%%

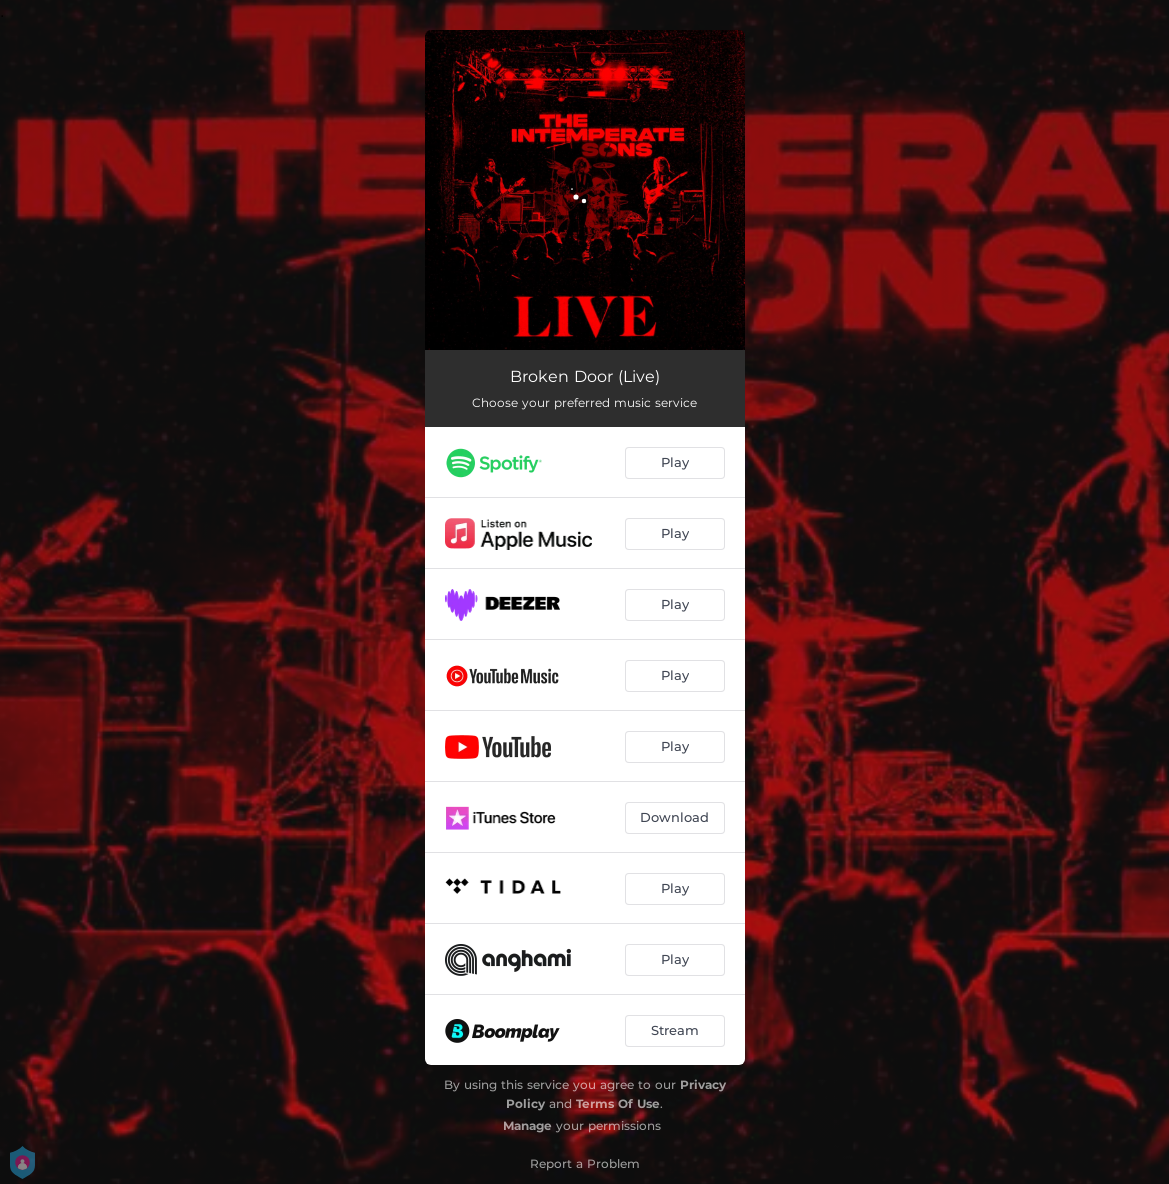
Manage (527, 1125)
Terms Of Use (618, 1103)
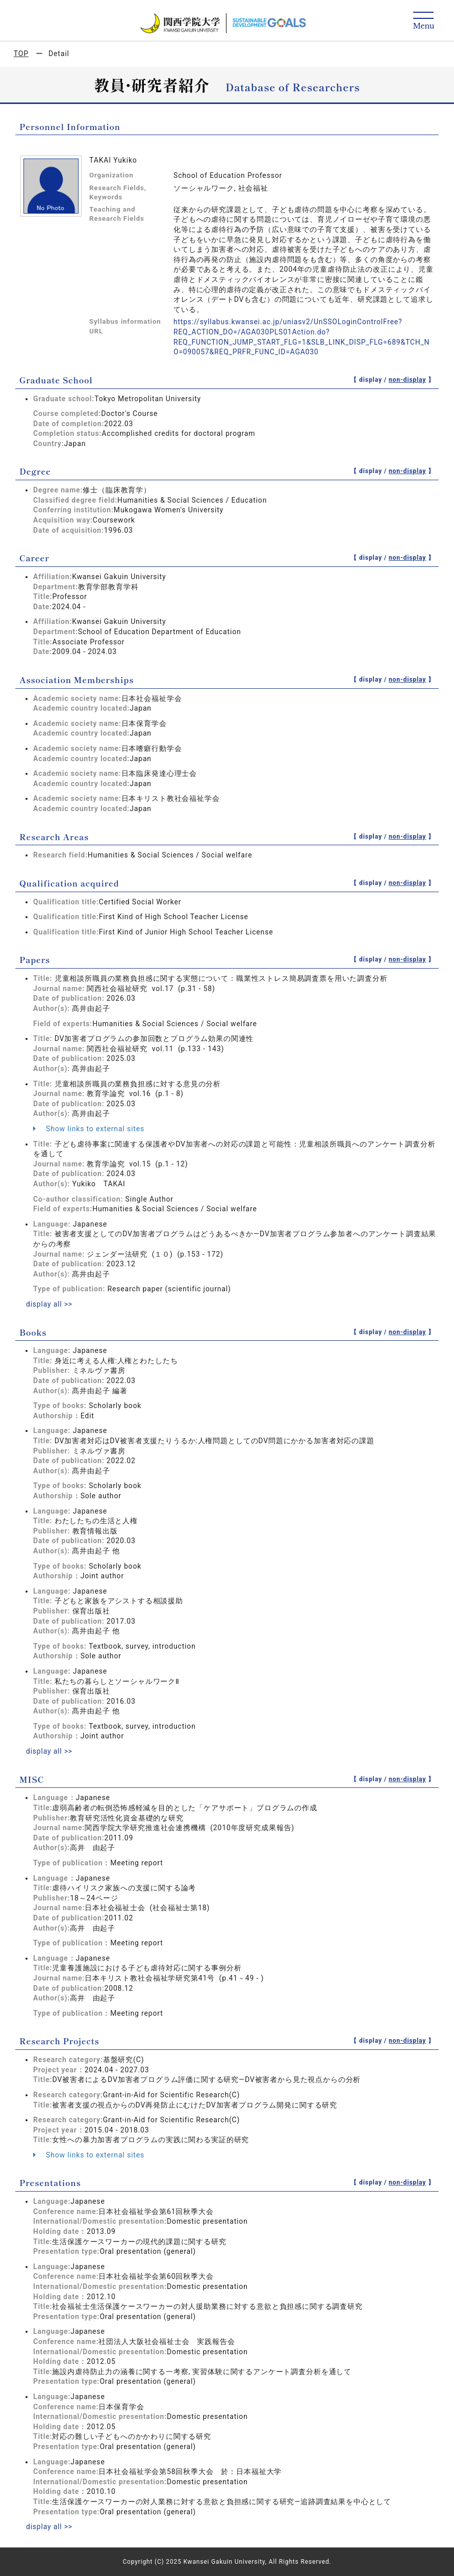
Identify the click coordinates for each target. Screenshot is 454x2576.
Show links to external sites (88, 1129)
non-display (407, 379)
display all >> (49, 1304)
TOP (21, 53)
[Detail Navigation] (424, 21)
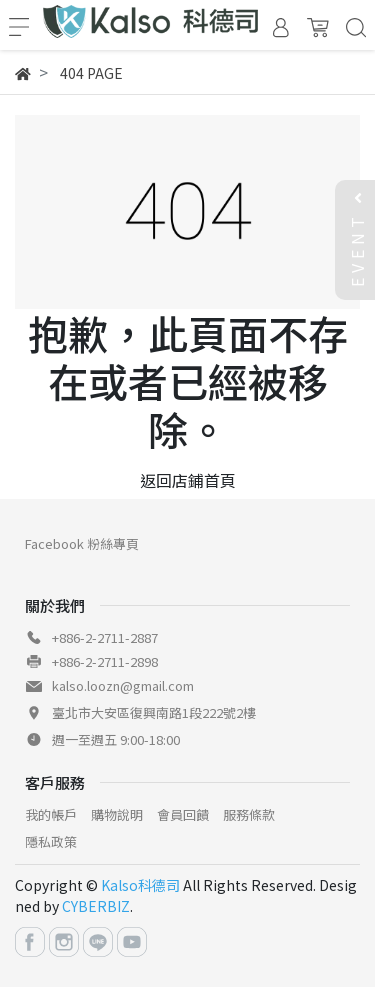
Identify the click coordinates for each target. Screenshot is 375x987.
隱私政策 (51, 841)
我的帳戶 (51, 814)
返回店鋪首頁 (188, 480)
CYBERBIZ (96, 906)
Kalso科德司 (140, 885)
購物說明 (117, 814)
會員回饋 (183, 814)
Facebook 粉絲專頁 (82, 543)
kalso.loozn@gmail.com (123, 685)
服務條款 (249, 814)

%%

Required action:
Spot the lines above that mention "Screenshot" and copy them.

Your solution:
Identify the click coordinates for each target. Screenshot is 454x2576.
Identify the click coordinates for each target. Screenshot is 375x987.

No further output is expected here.